After three years of dealing with COVID, with the rampant and inappropriate use of antibiotics as a result of some treatment protocols, public health and health experts say that antimicrobial resistance is deteriorating significantly in many countries, according to an article published in the prestigious Scientific American.

This is worrisome as the bacteria that cause common blood, lung and urinary tract infections, not to mention well-known diseases common in countries with lower living standards such as typhoid fever and tuberculosis, are becoming increasingly resistant to existing drugs. At the same time, the pharmaceutical industry does not show enough interest in the development of antibiotics, since the market for them is not profitable.

By 2050, up to 10 million people are projected to die globally every year from diseases that we once could cure, and 90% of these deaths will occur in low- and middle-income countries.

Antimicrobial resistance itself is a long-term and neglected pandemic. The coronavirus has heightened the urgent need to break the culture of liberal antibiotic use.

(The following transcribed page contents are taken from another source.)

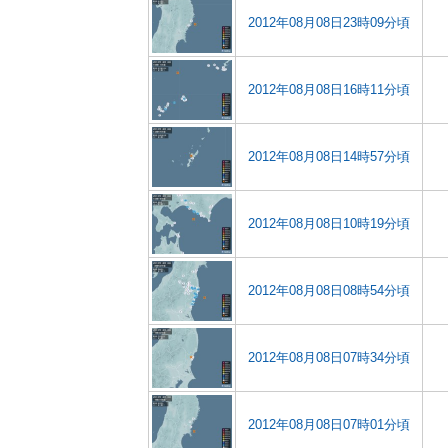
2012年08月08日23時09分頃
2012年08月08日16時11分頃
2012年08月08日14時57分頃
2012年08月08日10時19分頃
2012年08月08日08時54分頃
2012年08月08日07時34分頃
2012年08月08日07時01分頃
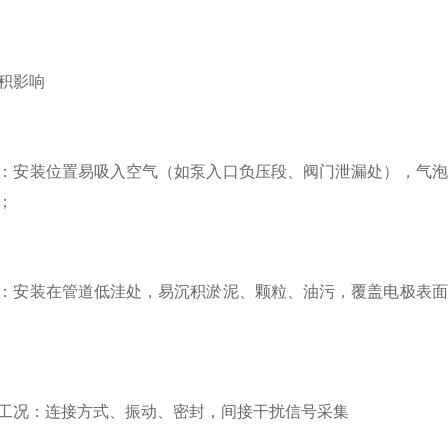
积影响
：安装位置易吸入空气（如泵入口负压段、阀门泄漏处），气泡
；
：安装在管道低洼处，易沉积淤泥、颗粒、油污，覆盖电极表面
工况：连接方式、振动、密封，间接干扰信号采集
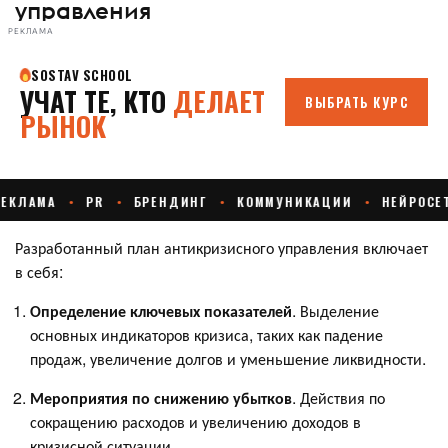
управления
РЕКЛАМА
Разработанный план антикризисного управления включает
в себя:
Определение ключевых показателей
. Выделение
основных индикаторов кризиса, таких как падение
продаж, увеличение долгов и уменьшение ликвидности.
Мероприятия по снижению убытков
. Действия по
сокращению расходов и увеличению доходов в
кризисной ситуации.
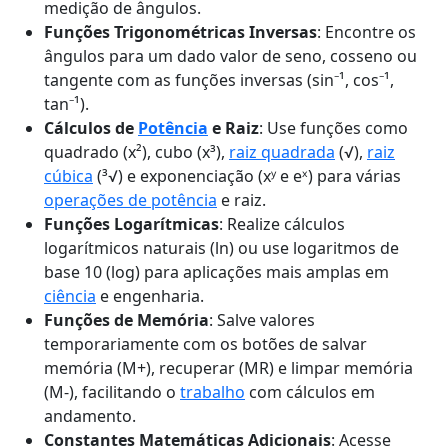
medição de ângulos.
Funções Trigonométricas Inversas
: Encontre os
ângulos para um dado valor de seno, cosseno ou
tangente com as funções inversas (sin⁻¹, cos⁻¹,
tan⁻¹).
Cálculos de
Potência
e Raiz
: Use funções como
quadrado (x²), cubo (x³),
raiz quadrada
(√),
raiz
cúbica
(³√) e exponenciação (xʸ e eˣ) para várias
operações de potência
e raiz.
Funções Logarítmicas
: Realize cálculos
logarítmicos naturais (ln) ou use logaritmos de
base 10 (log) para aplicações mais amplas em
ciência
e engenharia.
Funções de Memória
: Salve valores
temporariamente com os botões de salvar
memória (M+), recuperar (MR) e limpar memória
(M-), facilitando o
trabalho
com cálculos em
andamento.
Constantes Matemáticas Adicionais
: Acesse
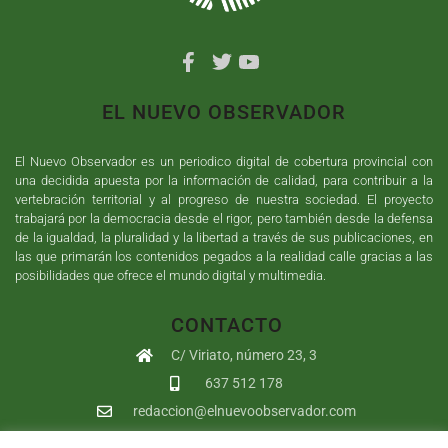
EL NUEVO OBSERVADOR
El Nuevo Observador es un periodico digital de cobertura provincial con
una decidida apuesta por la información de calidad, para contribuir a la
vertebración territorial y al progreso de nuestra sociedad. El proyecto
trabajará por la democracia desde el rigor, pero también desde la defensa
de la igualdad, la pluralidad y la libertad a través de sus publicaciones, en
las que primarán los contenidos pegados a la realidad calle gracias a las
posibilidades que ofrece el mundo digital y multimedia.
CONTACTO
C/ Viriato, número 23, 3
637 512 178
redaccion@elnuevoobservador.com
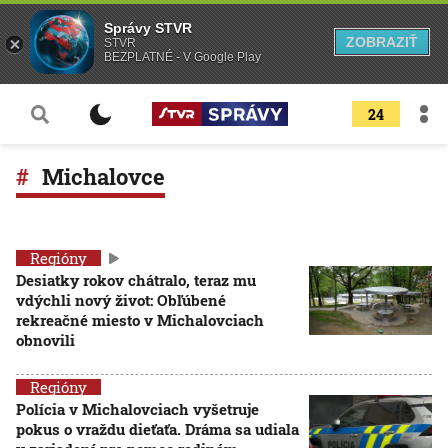
Správy STVR
ZOBRAZIŤ
STVR
BEZPLATNÉ - V Google Play
24
Michalovce
Regióny
Desiatky rokov chátralo, teraz mu
vdýchli nový život: Obľúbené
rekreačné miesto v Michalovciach
obnovili
Regióny
Polícia v Michalovciach vyšetruje
pokus o vraždu dieťaťa. Dráma sa udiala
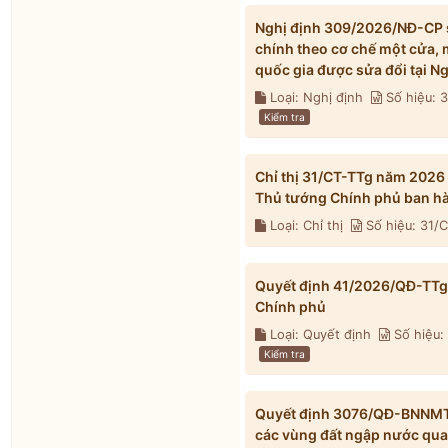
Nghị định 309/2026/NĐ-CP s
chính theo cơ chế một cửa, 
quốc gia được sửa đổi tại 
Loại: Nghị định
Số hiệu:
Kiểm tra
Chỉ thị 31/CT-TTg năm 2026
Thủ tướng Chính phủ ban h
Loại: Chỉ thị
Số hiệu: 31/
Quyết định 41/2026/QĐ-TTg 
Chính phủ
Loại: Quyết định
Số hiệu:
Kiểm tra
Quyết định 3076/QĐ-BNNMT 
các vùng đất ngập nước qua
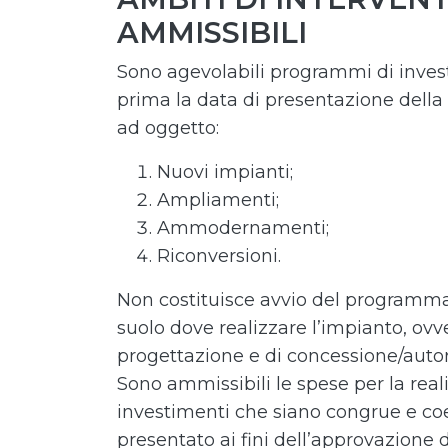
AMMISSIBILI
Sono agevolabili programmi di invest
prima la data di presentazione della 
ad oggetto:
Nuovi impianti;
Ampliamenti;
Ammodernamenti;
Riconversioni.
Non costituisce avvio del programma 
suolo dove realizzare l’impianto, ovv
progettazione e di concessione/auto
Sono ammissibili le spese per la real
investimenti che siano congrue e coe
presentato ai fini dell’approvazione 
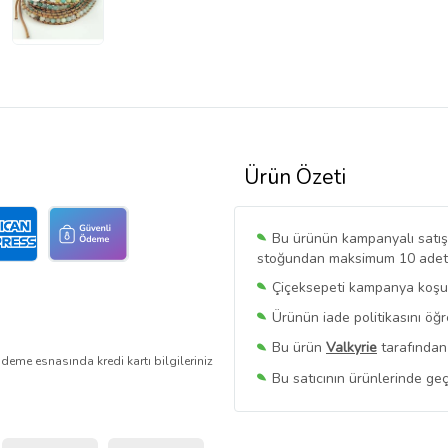
Ürün Özeti
Bu ürünün kampanyalı satışı 
stoğundan maksimum 10 adet sa
Çiçeksepeti kampanya koşull
Ürünün iade politikasını öğ
Bu ürün
Valkyrie
tarafından 
deme esnasında kredi kartı bilgileriniz
Bu satıcının ürünlerinde geç
Bu Satıcının
Tüm Ürünlerini
Ürün sayfasında gördüğünüz f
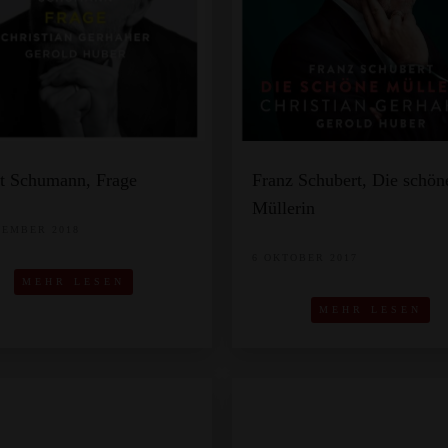
t Schumann, Frage
Franz Schubert, Die schön
Müllerin
VEMBER 2018
6 OKTOBER 2017
MEHR LESEN
MEHR LESEN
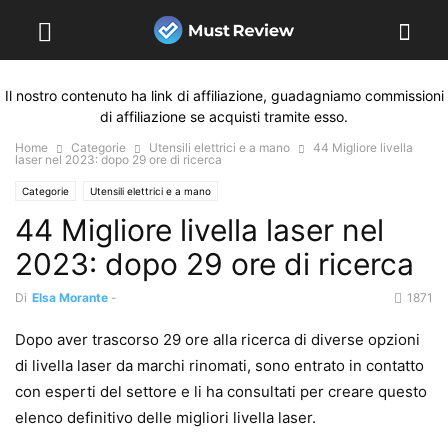
Il nostro contenuto ha link di affiliazione, guadagniamo commissioni
di affiliazione se acquisti tramite esso.
Home
Categorie
Utensili elettrici e a mano
44 Migliore livella
laser nel 2023: dopo 29 ore di ricerca
Categorie
Utensili elettrici e a mano
44 Migliore livella laser nel
2023: dopo 29 ore di ricerca
Di
Elsa Morante
-
1871
Dopo aver trascorso 29 ore alla ricerca di diverse opzioni
di livella laser da marchi rinomati, sono entrato in contatto
con esperti del settore e li ha consultati per creare questo
elenco definitivo delle migliori livella laser.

U.S. scientists who signed the New York Times reprint op-ed point out that we need to tighten the rules on prescribing these drugs and retrain health care workers around the world to be more strict about antibiotic use. In addition, we need to improve hygiene and sanitation to prevent the spread of disease-causing bacteria. We need better diagnostics and more reliable vaccination programs. But the main thing is that it is necessary to conduct educational work, since a clear behavioral narrative has developed in modern Western society – we take antibiotics for any ailment.

Sources The New York Times, Scientific American.